Le projet d’arrêté soumis à consultation du public s’inscrit dans le cadre du reclassement du loup à la Convention de Berne le 06 décembre 2024 et à la Directive Habitats Faune Flore (DHFF) le 17 juin 2025. Ainsi, le loup ne relève plus de l’article 12 de la DHFF, définissant les mesures nécessaires pour instaurer un système de protection stricte, mais de l’article 14, listant les mesures de gestion possible pour que le prélèvement dans la nature de spécimens, ainsi que leur exploitation, soit compatible avec leur maintien dans un état de conservation favorable.

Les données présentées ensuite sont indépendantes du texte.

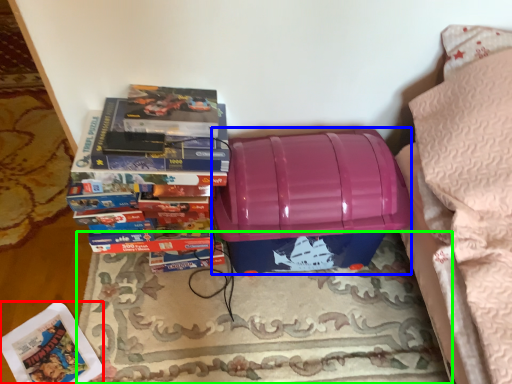 Question: Which object is the farthest from paperback book (highlighted by a red box)? Choose among these: storage box (highlighted by a blue box) or mat (highlighted by a green box).

Choices:
 (A) storage box
 (B) mat

Answer: (A)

Ce changement d’annexe emporte deux conséquences majeures en matière de destruction. En effet, cela ouvre la possibilité de prélever des loups sans nécessairement démontrer l’épuisement d’autres solutions alternatives satisfaisantes au prélèvement ni le risque de dommages importants aux élevages. En revanche, l’article 14 de la DHFF dispose que les mesures de gestion mises en œuvre soient compatibles avec le maintien de l’espèce dans un état de conservation favorable.

II. Objectifs poursuivis

L’objectif du projet d’arrêté est de traduire au niveau national le reclassement du loup en définissant le nouveau cadre réglementaire applicable à cette espèce : il vise tant à définir le statut de protection du loup, qu’à préciser les conditions et les limites de sa destruction.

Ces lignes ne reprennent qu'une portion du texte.